→ REQUIRED ACTION: Make an exact copy of each entry, leaving out every picture.
____
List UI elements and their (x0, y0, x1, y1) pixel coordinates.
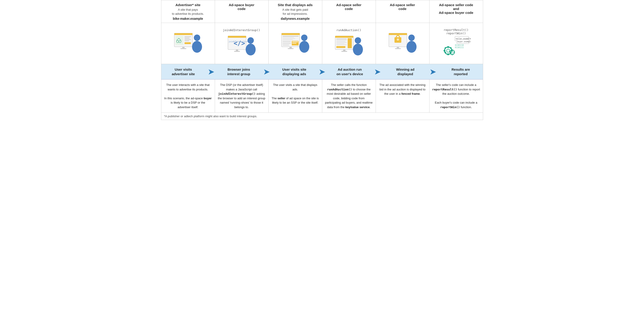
svg-rect-46 (336, 42, 347, 43)
arrow-cell-4: Ad auction runon user's device (328, 64, 372, 79)
header-cell-seller-code-1: Ad-space sellercode (322, 0, 376, 23)
buyer-code-illustration: </> joinAdInterestGroup() (227, 34, 256, 58)
header-row: Advertiser* site A site that paysto adve… (161, 0, 483, 23)
arrow-cell-1: User visitsadvertiser site (161, 64, 206, 79)
svg-rect-33 (283, 41, 291, 42)
svg-point-70 (446, 49, 450, 52)
seller-code-1-illustration (334, 34, 364, 58)
header-title-publisher: Site that displays ads (271, 3, 320, 7)
svg-rect-43 (336, 38, 347, 39)
svg-rect-51 (341, 51, 347, 52)
svg-rect-7 (184, 36, 191, 37)
svg-point-62 (406, 41, 416, 53)
arrow-between-4: ➤ (372, 64, 383, 79)
svg-rect-48 (336, 44, 347, 45)
svg-rect-31 (292, 41, 298, 42)
svg-rect-44 (336, 40, 347, 40)
diagram-container: Advertiser* site A site that paysto adve… (161, 0, 483, 120)
arrow-text-1: User visitsadvertiser site (172, 67, 195, 76)
arrow-cell-3: User visits sitedisplaying ads (272, 64, 316, 79)
svg-rect-82 (452, 54, 453, 55)
svg-rect-25 (282, 33, 300, 35)
header-domain-publisher: dailynews.example (271, 17, 320, 20)
header-cell-publisher: Site that displays ads A site that gets … (268, 0, 322, 23)
arrow-icon-2: ➤ (263, 68, 270, 76)
arrow-icon-4: ➤ (374, 68, 381, 76)
svg-rect-72 (448, 54, 449, 55)
svg-point-38 (301, 34, 308, 41)
svg-point-15 (192, 41, 202, 53)
arrow-text-5: Winning addisplayed (396, 67, 414, 76)
header-cell-seller-buyer-code: Ad-space seller codeandAd-space buyer co… (430, 0, 483, 23)
seller-buyer-code-illustration: seller.example buyer.example 01101110 01… (441, 36, 471, 58)
illus-cell-seller-code-2 (376, 23, 430, 64)
svg-rect-55 (389, 33, 407, 35)
arrow-between-3: ➤ (316, 64, 328, 79)
svg-rect-71 (448, 46, 449, 48)
svg-rect-35 (283, 44, 289, 46)
arrow-between-2: ➤ (261, 64, 272, 79)
svg-rect-10 (184, 40, 189, 41)
desc-cell-4: The seller calls the function runAdAucti… (322, 80, 376, 112)
svg-text:01101110: 01101110 (455, 44, 464, 46)
svg-rect-47 (336, 44, 344, 44)
arrow-text-3: User visits sitedisplaying ads (282, 67, 306, 76)
arrow-between-1: ➤ (206, 64, 217, 79)
header-title-seller-buyer-code: Ad-space seller codeandAd-space buyer co… (432, 3, 480, 14)
footer-text: *A publisher or adtech platform might al… (164, 114, 257, 118)
desc-cell-5: The ad associated with the winning bid i… (376, 80, 430, 112)
header-title-advertiser: Advertiser* site (164, 3, 212, 7)
code-label-join-ad-interest-group: joinAdInterestGroup() (223, 28, 260, 32)
code-label-run-ad-auction: runAdAuction() (336, 28, 361, 32)
desc-cell-6: The seller's code can include a reportRe… (430, 80, 483, 112)
arrow-cell-5: Winning addisplayed (383, 64, 427, 79)
svg-point-52 (355, 37, 361, 44)
svg-rect-41 (335, 36, 353, 38)
svg-rect-60 (395, 48, 401, 49)
svg-rect-27 (283, 37, 294, 38)
header-domain-advertiser: bike-maker.example (164, 17, 212, 20)
seller-code-2-illustration (388, 31, 417, 56)
svg-rect-17 (228, 36, 246, 38)
svg-rect-45 (336, 41, 346, 42)
arrow-icon-5: ➤ (430, 68, 436, 76)
svg-rect-49 (336, 46, 346, 48)
svg-rect-42 (348, 38, 352, 48)
header-sub-publisher: A site that gets paidfor ad impressions. (271, 8, 320, 16)
svg-rect-37 (288, 48, 294, 49)
svg-rect-28 (283, 38, 295, 39)
header-sub-advertiser: A site that paysto advertise its product… (164, 8, 212, 16)
illus-cell-seller-buyer-code: reportResult()reportWin() seller.example… (430, 23, 483, 64)
illus-cell-publisher (268, 23, 322, 64)
illustration-row: joinAdInterestGroup() </> joinAdInterest… (161, 23, 483, 64)
arrow-row: User visitsadvertiser site ➤ Browser joi… (161, 64, 483, 80)
header-title-seller-code-1: Ad-space sellercode (324, 3, 373, 11)
arrow-text-4: Ad auction runon user's device (336, 67, 363, 76)
svg-rect-21 (234, 51, 240, 52)
header-title-seller-code-2: Ad-space sellercode (378, 3, 427, 11)
arrow-between-5: ➤ (427, 64, 438, 79)
svg-rect-11 (184, 42, 191, 44)
svg-rect-84 (454, 52, 455, 53)
code-label-report: reportResult()reportWin() (444, 28, 468, 35)
description-row: The user interacts with a site that want… (161, 80, 483, 113)
arrow-icon-1: ➤ (208, 68, 214, 76)
arrow-text-2: Browser joinsinterest group (227, 67, 250, 76)
svg-point-39 (299, 41, 309, 53)
svg-rect-50 (343, 50, 346, 51)
arrow-text-6: Results arereported (452, 67, 470, 76)
svg-point-61 (408, 34, 415, 41)
svg-rect-20 (236, 50, 238, 51)
svg-point-22 (248, 37, 254, 44)
footer-note: *A publisher or adtech platform might al… (161, 113, 483, 120)
svg-rect-36 (290, 47, 292, 48)
svg-rect-34 (283, 43, 291, 44)
svg-text:buyer.example: buyer.example (458, 41, 471, 43)
desc-cell-3: The user visits a site that displays ads… (268, 80, 322, 112)
svg-point-14 (194, 34, 200, 41)
svg-rect-1 (174, 33, 192, 35)
advertiser-illustration (173, 31, 203, 56)
desc-cell-1: The user interacts with a site that want… (161, 80, 215, 112)
svg-rect-12 (182, 47, 184, 48)
svg-rect-9 (184, 39, 191, 40)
____
→ RESULT OF THE TASK:
List UI elements and their (x0, y0, x1, y1) pixel coordinates.
svg-rect-46 (336, 42, 347, 43)
arrow-cell-4: Ad auction runon user's device (328, 64, 372, 79)
header-cell-seller-code-1: Ad-space sellercode (322, 0, 376, 23)
buyer-code-illustration: </> joinAdInterestGroup() (227, 34, 256, 58)
header-row: Advertiser* site A site that paysto adve… (161, 0, 483, 23)
arrow-cell-1: User visitsadvertiser site (161, 64, 206, 79)
svg-rect-33 (283, 41, 291, 42)
svg-point-70 (446, 49, 450, 52)
seller-code-1-illustration (334, 34, 364, 58)
header-title-publisher: Site that displays ads (271, 3, 320, 7)
svg-rect-43 (336, 38, 347, 39)
svg-rect-51 (341, 51, 347, 52)
svg-rect-7 (184, 36, 191, 37)
svg-point-62 (406, 41, 416, 53)
arrow-between-4: ➤ (372, 64, 383, 79)
svg-rect-48 (336, 44, 347, 45)
svg-rect-31 (292, 41, 298, 42)
svg-rect-44 (336, 40, 347, 40)
diagram-container: Advertiser* site A site that paysto adve… (161, 0, 483, 120)
arrow-text-1: User visitsadvertiser site (172, 67, 195, 76)
arrow-cell-3: User visits sitedisplaying ads (272, 64, 316, 79)
svg-rect-82 (452, 54, 453, 55)
svg-rect-25 (282, 33, 300, 35)
header-domain-publisher: dailynews.example (271, 17, 320, 20)
header-cell-publisher: Site that displays ads A site that gets … (268, 0, 322, 23)
arrow-icon-2: ➤ (263, 68, 270, 76)
arrow-icon-4: ➤ (374, 68, 381, 76)
svg-rect-72 (448, 54, 449, 55)
svg-point-38 (301, 34, 308, 41)
svg-point-15 (192, 41, 202, 53)
arrow-text-5: Winning addisplayed (396, 67, 414, 76)
header-cell-seller-buyer-code: Ad-space seller codeandAd-space buyer co… (430, 0, 483, 23)
seller-buyer-code-illustration: seller.example buyer.example 01101110 01… (441, 36, 471, 58)
illus-cell-seller-code-2 (376, 23, 430, 64)
svg-rect-55 (389, 33, 407, 35)
arrow-between-3: ➤ (316, 64, 328, 79)
svg-rect-71 (448, 46, 449, 48)
svg-rect-35 (283, 44, 289, 46)
arrow-between-2: ➤ (261, 64, 272, 79)
svg-rect-10 (184, 40, 189, 41)
desc-cell-4: The seller calls the function runAdAucti… (322, 80, 376, 112)
svg-text:01101110: 01101110 (455, 44, 464, 46)
svg-rect-47 (336, 44, 344, 44)
arrow-text-3: User visits sitedisplaying ads (282, 67, 306, 76)
arrow-between-1: ➤ (206, 64, 217, 79)
header-title-seller-buyer-code: Ad-space seller codeandAd-space buyer co… (432, 3, 480, 14)
footer-text: *A publisher or adtech platform might al… (164, 114, 257, 118)
desc-cell-5: The ad associated with the winning bid i… (376, 80, 430, 112)
header-title-advertiser: Advertiser* site (164, 3, 212, 7)
code-label-join-ad-interest-group: joinAdInterestGroup() (223, 28, 260, 32)
code-label-run-ad-auction: runAdAuction() (336, 28, 361, 32)
desc-cell-6: The seller's code can include a reportRe… (430, 80, 483, 112)
arrow-cell-5: Winning addisplayed (383, 64, 427, 79)
svg-point-52 (355, 37, 361, 44)
svg-rect-41 (335, 36, 353, 38)
svg-rect-60 (395, 48, 401, 49)
svg-rect-27 (283, 37, 294, 38)
header-domain-advertiser: bike-maker.example (164, 17, 212, 20)
seller-code-2-illustration (388, 31, 417, 56)
svg-rect-17 (228, 36, 246, 38)
svg-rect-45 (336, 41, 346, 42)
arrow-icon-5: ➤ (430, 68, 436, 76)
svg-rect-49 (336, 46, 346, 48)
svg-rect-42 (348, 38, 352, 48)
header-sub-publisher: A site that gets paidfor ad impressions. (271, 8, 320, 16)
svg-rect-37 (288, 48, 294, 49)
svg-rect-28 (283, 38, 295, 39)
header-sub-advertiser: A site that paysto advertise its product… (164, 8, 212, 16)
illus-cell-seller-buyer-code: reportResult()reportWin() seller.example… (430, 23, 483, 64)
illus-cell-publisher (268, 23, 322, 64)
illustration-row: joinAdInterestGroup() </> joinAdInterest… (161, 23, 483, 64)
arrow-row: User visitsadvertiser site ➤ Browser joi… (161, 64, 483, 80)
header-title-seller-code-1: Ad-space sellercode (324, 3, 373, 11)
arrow-text-4: Ad auction runon user's device (336, 67, 363, 76)
svg-rect-21 (234, 51, 240, 52)
header-title-seller-code-2: Ad-space sellercode (378, 3, 427, 11)
arrow-between-5: ➤ (427, 64, 438, 79)
svg-rect-11 (184, 42, 191, 44)
svg-rect-84 (454, 52, 455, 53)
code-label-report: reportResult()reportWin() (444, 28, 468, 35)
description-row: The user interacts with a site that want… (161, 80, 483, 113)
arrow-icon-1: ➤ (208, 68, 214, 76)
arrow-text-2: Browser joinsinterest group (227, 67, 250, 76)
svg-point-39 (299, 41, 309, 53)
svg-rect-50 (343, 50, 346, 51)
arrow-text-6: Results arereported (452, 67, 470, 76)
svg-point-61 (408, 34, 415, 41)
svg-rect-20 (236, 50, 238, 51)
svg-point-22 (248, 37, 254, 44)
footer-note: *A publisher or adtech platform might al… (161, 113, 483, 120)
svg-rect-36 (290, 47, 292, 48)
svg-rect-34 (283, 43, 291, 44)
svg-text:buyer.example: buyer.example (458, 41, 471, 43)
desc-cell-3: The user visits a site that displays ads… (268, 80, 322, 112)
svg-point-14 (194, 34, 200, 41)
svg-rect-1 (174, 33, 192, 35)
advertiser-illustration (173, 31, 203, 56)
desc-cell-1: The user interacts with a site that want… (161, 80, 215, 112)
svg-rect-12 (182, 47, 184, 48)
svg-rect-9 (184, 39, 191, 40)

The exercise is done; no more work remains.